Saved data entries
↓
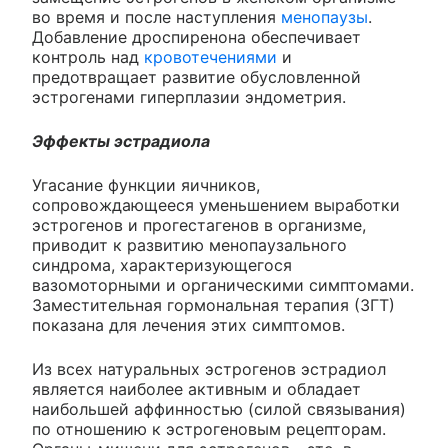
во время и после наступления
менопаузы
.
Добавление дроспиренона обеспечивает
контроль над
кровотечениями
и
предотвращает развитие обусловленной
эстрогенами гиперплазии эндометрия.
Эффекты эстрадиола
Угасание функции яичников,
сопровождающееся уменьшением выработки
эстрогенов и прогестагенов в организме,
приводит к развитию менопаузального
синдрома, характеризующегося
вазомоторными и органическими симптомами.
Заместительная гормональная терапия (ЗГТ)
показана для лечения этих симптомов.
Из всех натуральных эстрогенов эстрадиол
является наиболее активным и обладает
наибольшей аффинностью (силой связывания)
по отношению к эстрогеновым рецепторам.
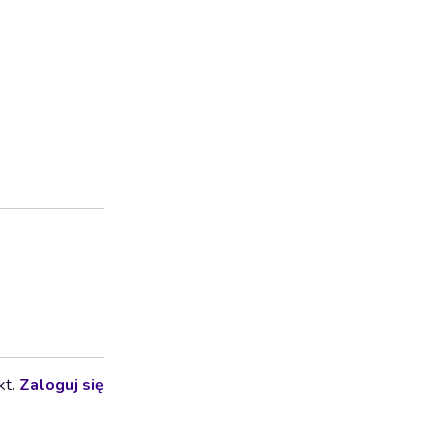
kt.
Zaloguj się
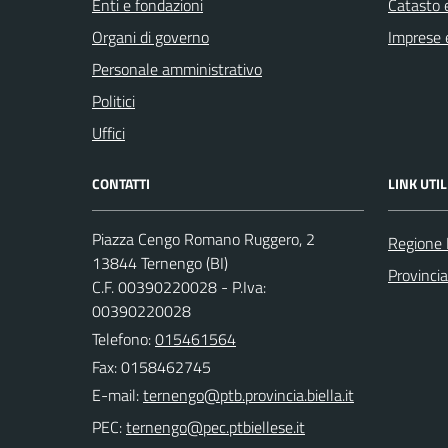
Enti e fondazioni
Catasto e
Organi di governo
Imprese 
Personale amministrativo
Politici
Uffici
CONTATTI
LINK UTIL
Piazza Cengo Romano Ruggero, 2
Regione
13844 Ternengo (BI)
Provincia
C.F. 00390220028 - P.Iva:
00390220028
Telefono:
015461564
Fax: 0158462745
E-mail:
PEC:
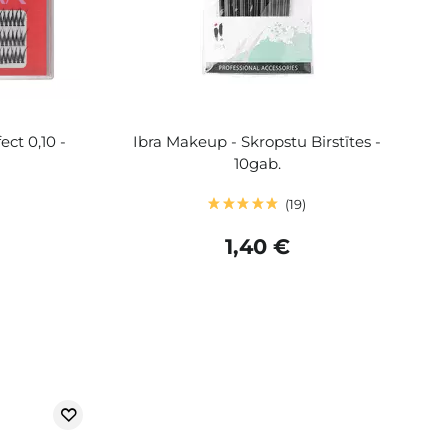
ect 0,10 -
Ibra Makeup - Skropstu Birstītes -
10gab.
19
1,40 €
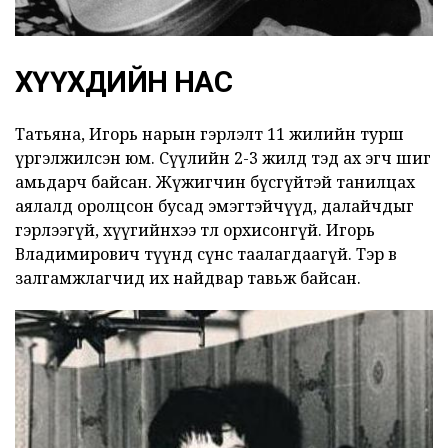
ХҮҮХДИЙН НАС
Татьяна, Игорь нарын гэрлэлт 11 жилийн турш
үргэлжилсэн юм. Сүүлийн 2-3 жилд тэд ах эгч шиг
амьдарч байсан. Жүжигчин бүсгүйтэй танилцах
аялалд оролцсон бусад эмэгтэйчүүд, далайчдыг
гэрлээгүй, хүүгийнхээ төлөө орхисонгүй. Игорь
Владимирович түүнд сүнс таалагдаагүй. Тэр өв
залгамжлагчид их найдвар тавьж байсан.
↑
### Task prompt
Each line of the entries above that contains "Игорь" is to be copied.

### Exercise result
Татьяна, Игорь нарын гэрлэлт 11 жилийн турш
гэрлээгүй, хүүгийнхээ төлөө орхисонгүй. Игорь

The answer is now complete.